====== EXERCISE DATA ======
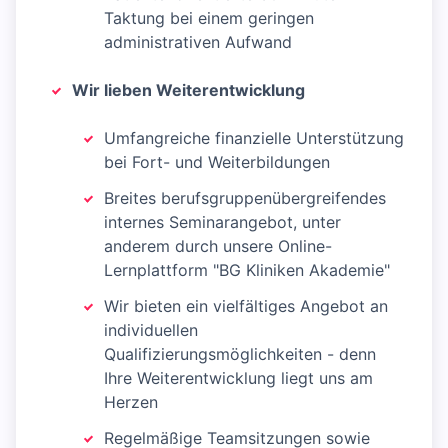
Taktung bei einem geringen
administrativen Aufwand
Wir lieben Weiterentwicklung
Umfangreiche finanzielle Unterstützung
bei Fort- und Weiterbildungen
Breites berufsgruppenübergreifendes
internes Seminarangebot, unter
anderem durch unsere Online-
Lernplattform "BG Kliniken Akademie"
Wir bieten ein vielfältiges Angebot an
individuellen
Qualifizierungsmöglichkeiten - denn
Ihre Weiterentwicklung liegt uns am
Herzen
Regelmäßige Teamsitzungen sowie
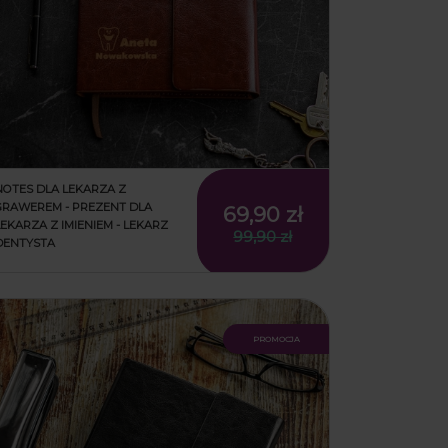
NOTES DLA LEKARZA Z
GRAWEREM - PREZENT DLA
69,90 zł
LEKARZA Z IMIENIEM - LEKARZ
99,90 zł
DENTYSTA
promocja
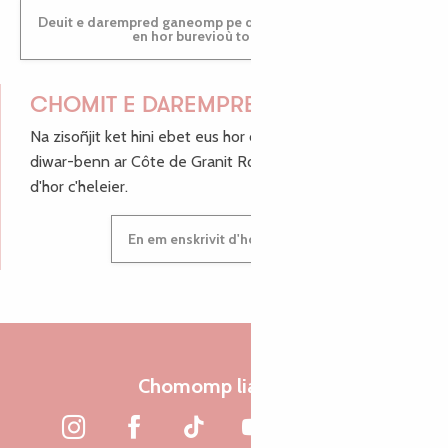
Deuit e darempred ganeomp pe deuit da welet ac'hanomp
en hor burevioù touristerezh
CHOMIT E DAREMPRED !
Na zisoñjit ket hini ebet eus hor c'hinnigoù mat ha keleier
diwar-benn ar Côte de Granit Rose, enskrivit hoc'h anv
d'hor c'heleier.
En em enskrivit d'hor c'heleier
Chomomp liammet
======
Transcribe exactly the lines that go from the one holding "LEKARZA Z IMIENIEM - LEKARZ" through the last line of the entries, both included, and nothing besides them. Do not include any pictures.

### ANSWER BELOW
LEKARZA Z IMIENIEM - LEKARZ
99,90 zł
DENTYSTA
promocja
Deuit e darempred ganeomp pe deuit da welet ac'hanomp
en hor burevioù touristerezh
CHOMIT E DAREMPRED !
Na zisoñjit ket hini ebet eus hor c'hinnigoù mat ha keleier
diwar-benn ar Côte de Granit Rose, enskrivit hoc'h anv
d'hor c'heleier.
En em enskrivit d'hor c'heleier
Chomomp liammet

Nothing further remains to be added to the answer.